To use the comparison test effectively, follow these steps:

• Identify a function that bounds the given integral from above or below and is simpler to integrate.
• Check that the simpler function converges (or diverges) over the interval of integration.
• Compare the simpler function's behavior to the original function. If the simpler function converges and bounds the original function from above, then the original function converges as well.
• Conversely, if the simpler function diverges, then the original function also diverges if it is bounded by the simpler function from below.

This approach was employed in all six parts of the example problem, helping to systematically break down each integral to the fundamental question of convergence by exploiting known behaviors of simpler, comparable functions.

Integral Conditions

Integral convergence depends on specific conditions involving the exponent values in the integrand.
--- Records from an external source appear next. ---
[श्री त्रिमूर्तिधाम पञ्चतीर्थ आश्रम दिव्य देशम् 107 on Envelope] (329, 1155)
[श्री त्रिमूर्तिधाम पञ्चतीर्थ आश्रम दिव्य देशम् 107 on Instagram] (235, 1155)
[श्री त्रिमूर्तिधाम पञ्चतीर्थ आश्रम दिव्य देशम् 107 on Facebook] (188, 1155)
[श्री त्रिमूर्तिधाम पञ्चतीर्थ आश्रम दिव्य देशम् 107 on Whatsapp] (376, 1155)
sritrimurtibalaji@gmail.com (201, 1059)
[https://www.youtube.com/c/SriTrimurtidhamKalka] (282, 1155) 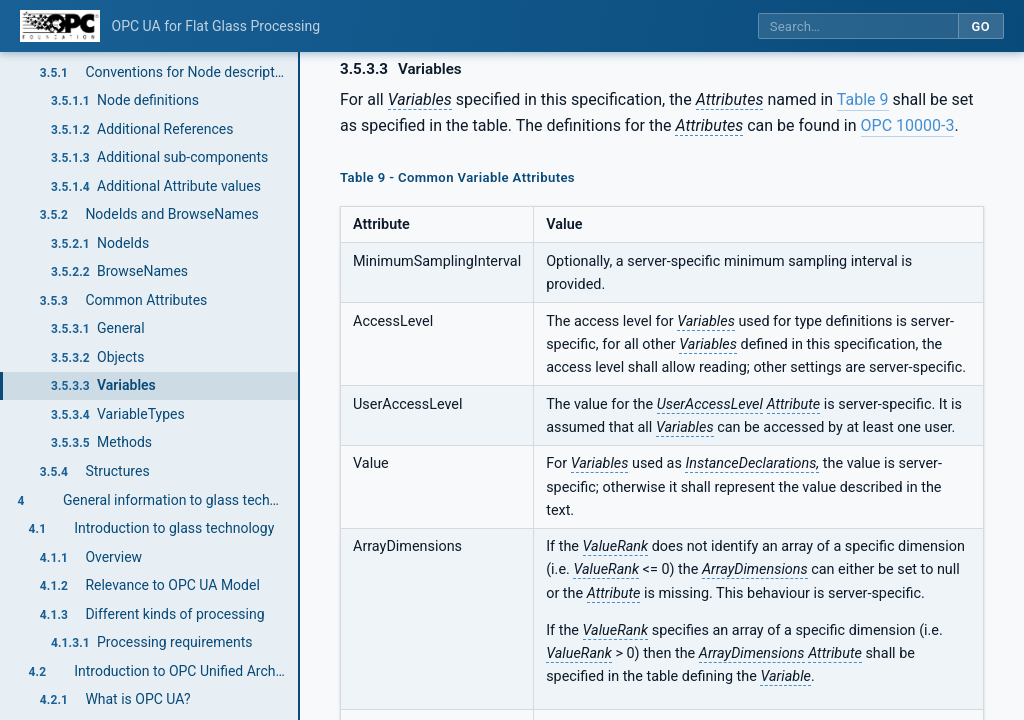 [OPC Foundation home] (60, 26)
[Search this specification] (858, 26)
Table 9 (863, 99)
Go (980, 26)
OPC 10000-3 (908, 125)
When evaluating improper integrals, it's crucial to understand the role that the exponents play in determining convergence or divergence.
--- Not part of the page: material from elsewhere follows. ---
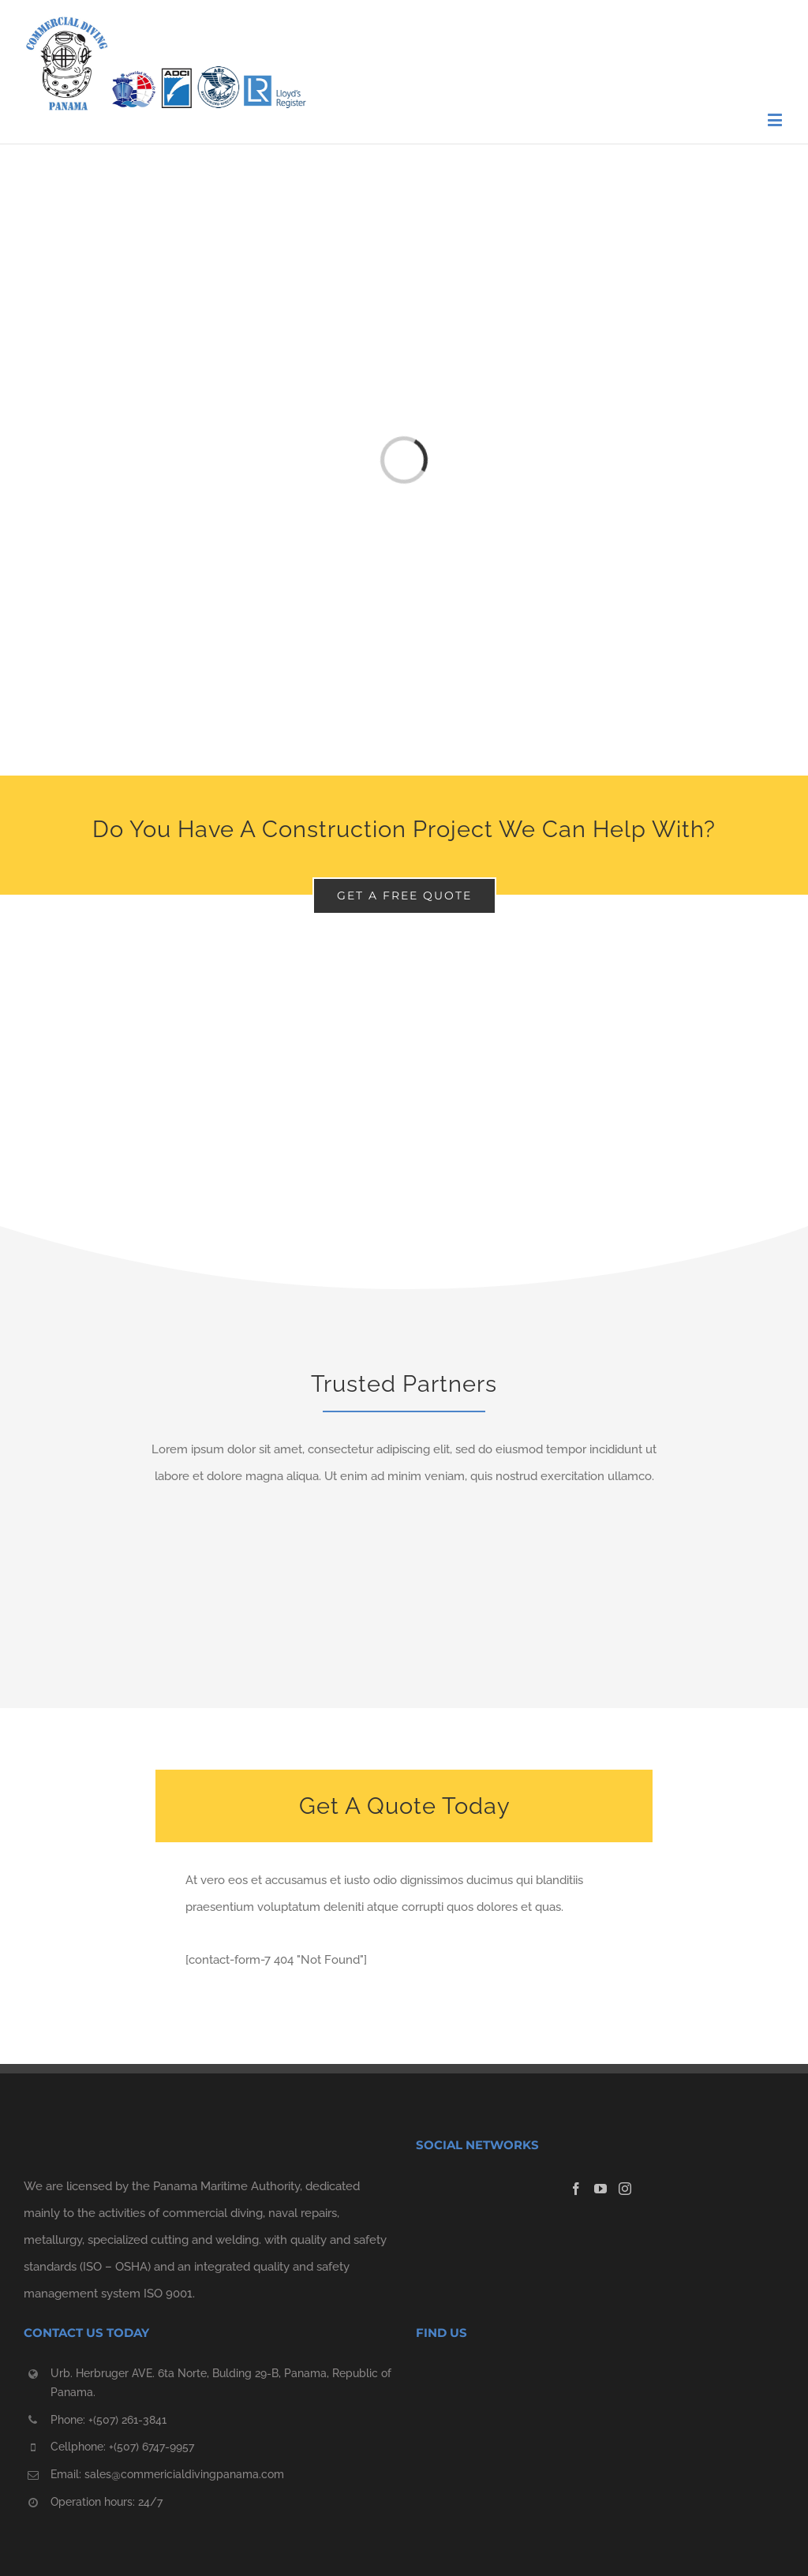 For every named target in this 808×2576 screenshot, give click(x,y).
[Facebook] (576, 2188)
Let's consider the first example given, \[ \int_{-1}^{1} \frac{(\cos \pi x / 2)^{q}}{\left(1-x^{2}\right)^{p}} dx, \]and the condition \( p < 1/2 \) for convergence. This condition arises because the function becomes challenging to integrate near the endpoints \( -1 \) and \( 1 \), where \( 1-x^2 \) approaches zero, potentially causing the integral to diverge. The exponent \( p \) needs to be less than \( 1/2 \) to balance this behavior and ensure convergence.

Similarly, other integrals have specific conditions for convergence, generally derived from analyzing the behavior as the variable approaches critical points in the domain (such as 0, \( \infty \), -1, or 1). Understanding these conditions is key to determining the convergence of more complex integrals.

Integration Techniques

When approaching integrals, especially those with complex expressions or limits leading to complications, using specific integration techniques can simplify the process. Often, combining these techniques with the comparison test and integral conditions leads to a clearer understanding of whether an integral converges.
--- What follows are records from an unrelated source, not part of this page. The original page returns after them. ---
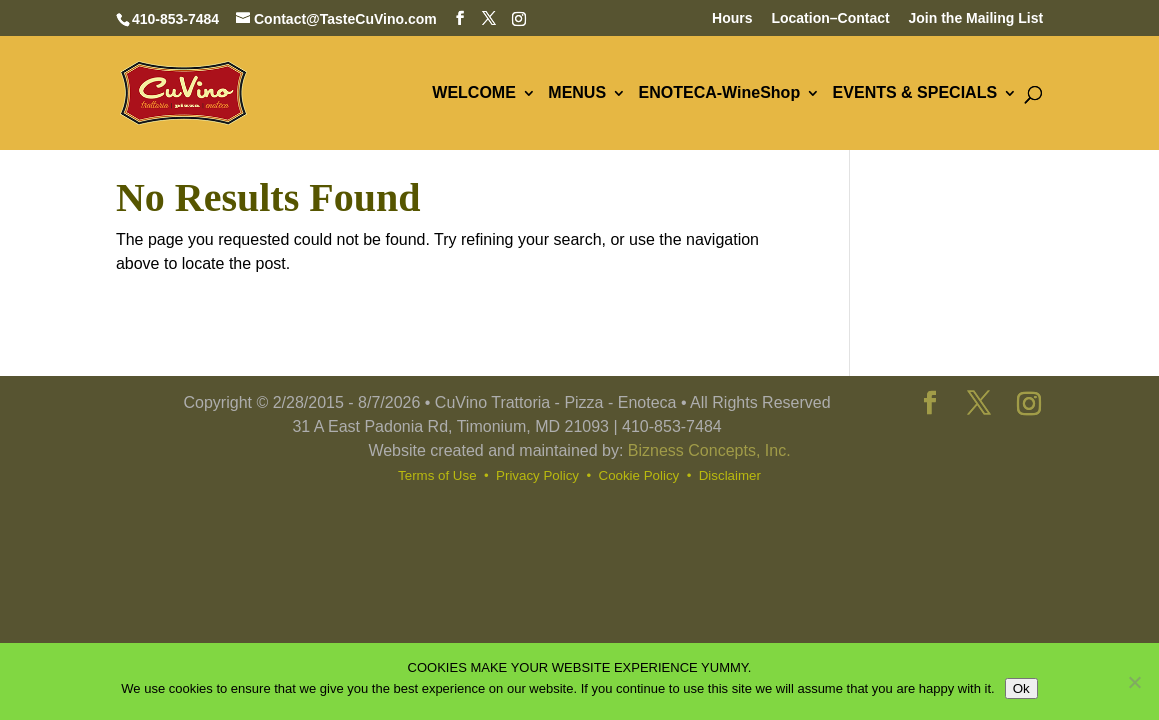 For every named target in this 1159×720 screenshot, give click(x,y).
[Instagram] (519, 19)
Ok (1021, 688)
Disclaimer (730, 475)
There are several common techniques:

• Substitution: This involves changing variables to simplify an integrand, making the integration process more manageable. It's particularly useful when dealing with symmetry or simplifying irrational expressions.
• Partial Fraction Decomposition: This breaks down rational functions into simpler fractions that are easier to integrate.
• Integration by Parts: This technique applies especially to products of functions, enabling us to express the integral in forms that are easier to solve.

While these aren't explicitly required in the exercise solutions provided, knowing these techniques can offer alternative routes to solving integrals and understanding their behavior. They can also complement the comparison test by providing alternative approaches to verify the convergence conditions identified.